Decision Trees: Which feature to split on?

Published in

Analytics Vidhya

5 min readJun 19, 2019

Decision Tree classification is perhaps one of the most intuitive and easy-to-interpret classification algorithms we have today. It can easily model non-linear relationships and results in predictive models that are quite accurate and stable.

Learning in Decision Tree Classification has the following key features:

We recursively split our population into two or more sub-populations based on a feature. This can be visualized as a tree, with its root node representing the entire population and its subnodes representing the subpopulations
With each subnode that is added to the tree, the homogeneity or purity increases with respect to the target variable (or class)
The leaf nodes are completely pure and contain objects of a single class

In this article, I will discuss the following metrics used for deciding which feature to split on:

Gini Index
Entropy

Before proceeding, I strongly recommend you to read this complete tutorial on Tree-based modeling from scratch (in R and Python).

We will use the two metrics on the following example:

Note: We are using only categorical variables for a better illustration. However, continuous variables are also possible. In the case of categorical variables, we need to find a threshold value for splitting. For example, age ≤ 18 and age>18 is a possible splitting if age was a continuous variable.

Gini Index

Gini Index is used with binary splits, where one class can be considered a success and other a failure.

A higher value of the Gini Index indicates more homogeneity in the sub-nodes.

The Gini-Index for a split is calculated in two steps:

For each subnode, calculate Gini as p² + q², where p is the probability of success and q of failure
Then for the split, Gini is equal to the weighted average of the Gini scores of the subnodes

Let us calculate the Gini Scores for our example.

Here, our success class is defined as using the computer daily. The corresponding probabilities of success and failure are calculated for both subnodes as shown.

Then Gini for Male subnode = 0.5² + 0.5² = 0.5

Gini for Female subnode = 0.33² + 0.67² = 0.56

Finally, Gini for the split on gender = (20 x 0.5 + 30 x 0.56) / 50 = 0.536

Similarly, we calculate the Gini for splitting on our categorical age variable.

Gini for Adult subnode = 0.48² + 0.42² = 0.4068

Gini for Minor subnode = 0.32² + 0.68² = 0.5648

Thus, Gini for split on age = (25 x 0.4068 + 25 x 0.5648) / 50 = 0.4856

Since, Gini for split on gender is greater than on age, gender is chosen as the feature to split on. The resultant subnodes — Males and Females — divide the population into more homogenous subpopulations.

You might come across the term Gini Impurity.

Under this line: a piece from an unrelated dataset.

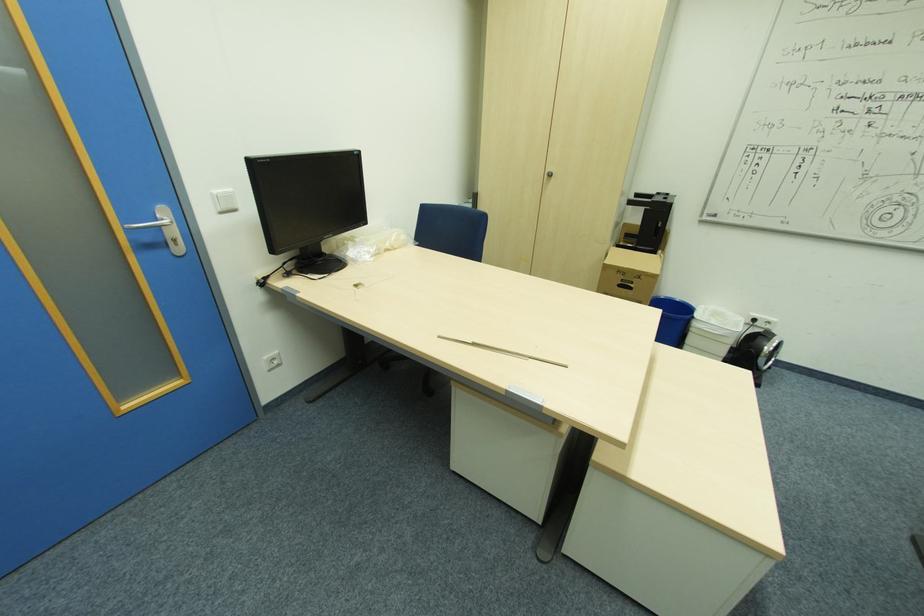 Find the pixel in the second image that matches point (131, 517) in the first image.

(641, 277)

It is defined as:

Gini Impurity = 1 -Gini

Thus equivalently, we need to find the feature that minimizes the Gini Impurity of the split.

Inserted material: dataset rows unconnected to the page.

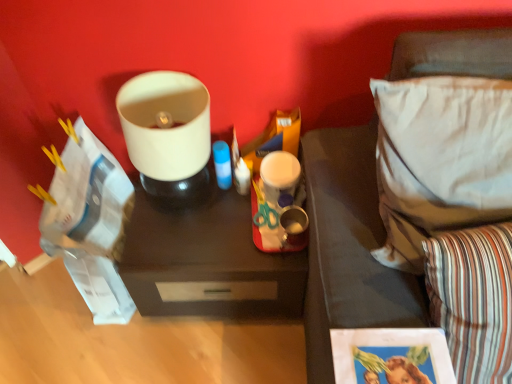 Question: Can we say matte white lampshade at upper center lies outside dark wood tray at center?

Choices:
 (A) no
 (B) yes

Answer: (B)

Question: Is matte white lampshade at upper center far from dark wood tray at center?

Choices:
 (A) yes
 (B) no

Answer: (B)

Question: Can you confirm if matte white lampshade at upper center is positioned to the left of dark wood tray at center?

Choices:
 (A) yes
 (B) no

Answer: (A)

Question: From the image's perspective, is matte white lampshade at upper center above dark wood tray at center?

Choices:
 (A) yes
 (B) no

Answer: (A)

Question: From a real-world perspective, is matte white lampshade at upper center located beneath dark wood tray at center?

Choices:
 (A) no
 (B) yes

Answer: (A)

Question: In terms of size, does dark wood tray at center appear bigger or smaller than white fabric pillow at right, the first pillow viewed from the top?

Choices:
 (A) small
 (B) big

Answer: (B)

Question: From the image's perspective, is dark wood tray at center positioned above or below white fabric pillow at right, the first pillow viewed from the top?

Choices:
 (A) below
 (B) above

Answer: (A)

Question: Relative to white fabric pillow at right, the first pillow viewed from the top, is dark wood tray at center in front or behind?

Choices:
 (A) behind
 (B) front

Answer: (A)

Question: Is dark wood tray at center wider or thinner than white fabric pillow at right, the first pillow viewed from the top?

Choices:
 (A) thin
 (B) wide

Answer: (B)

Question: In the image, is striped fabric pillow at lower right, the second pillow in the top-to-bottom sequence, positioned in front of or behind white fabric pillow at right, the 2th pillow in the bottom-to-top sequence?

Choices:
 (A) front
 (B) behind

Answer: (A)

Question: Is point (433, 317) closer or farther from the camera than point (410, 168)?

Choices:
 (A) closer
 (B) farther

Answer: (A)

Question: Is striped fabric pillow at lower right, the second pillow in the top-to-bottom sequence, taller or shorter than white fabric pillow at right, the first pillow viewed from the top?

Choices:
 (A) short
 (B) tall

Answer: (B)

Question: Considering the relative positions of striped fabric pillow at lower right, arranged as the 1th pillow when ordered from the bottom, and white fabric pillow at right, the first pillow viewed from the top, in the image provided, is striped fabric pillow at lower right, arranged as the 1th pillow when ordered from the bottom, to the left or to the right of white fabric pillow at right, the first pillow viewed from the top,?

Choices:
 (A) right
 (B) left

Answer: (A)

Question: Is white fabric pillow at right, the 2th pillow in the bottom-to-top sequence, to the left or to the right of matte white lampshade at upper center in the image?

Choices:
 (A) right
 (B) left

Answer: (A)

Question: Looking at the image, does white fabric pillow at right, the first pillow viewed from the top, seem bigger or smaller compared to matte white lampshade at upper center?

Choices:
 (A) small
 (B) big

Answer: (B)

We can easily implement Decision Trees with the Gini Index using the sklearn library in Python. This is done by specifying the value of the criterion attribute as ‘gini’ in the DecisionTreeClassifier() function.

Decision Tree for the Iris Dataset with gini value at each node

Entropy

The entropy is a metric frequently used to measure the uncertainty in a distribution. For a binary classification with the probability of success p and of failure q, entropy is calculated as follows:

Entropy(p, q) = -plog2(p)-qlog2(q), where log2(.) is log with base 2.

Since we want our subnodes to be homogenous, we desire to split on the feature with the minimum value for entropy.

Here’s how you calculate the value for the entropy of a split:

For each subnode, calculate entropy using the formula mentioned above.
Then the entropy for the split is the weighted average of entropy for all the subnodes.

Let’s calculate the entropy values for our example.

Split on Gender:

Entropy for the Male subnode = -0.5 x log2(0.5)-0.5 x log2(0.5) = 1

Entropy for the Female subnode = -0.33 x log2(0.33)-0.67 x log2(0.67) = 0.91

Then, entropy for split on gender = (20 x 1 + 30 x 0.91) / 50 = 0.946

Split on Age:

Entropy for the Adult subnode = -0.48 x log2(0.48)-0.42 x log2(0.42) = 1.033

Entropy for the Minor subnode = -0.32 x log2(0.32)-0.68 x log2(0.68) = 0.904

Then, entropy for split on age = (25 x 1.033 + 25 x 0.904) / 50 = 0.968

Again, we find that Gender is a better feature for the split than Age.

Just like Gini, DecisionTreeClassifer() can use the ‘entropy’ criterion to decide the splitting.

Decision Tree for the Iris Dataset with entropy value at each node

End Notes

It is not coincidental that the Gini Index and Entropy suggest the same feature to split on. The two objectives are:

Minimize Gini Impurity = 1- (p² + q²)
Minimize Entropy = -plog2(p)-qlog2(q)

These are more or less the same. However, since entropy requires logarithm to be computed, it will be slower in some cases. Generally, though, they will provide similar performance.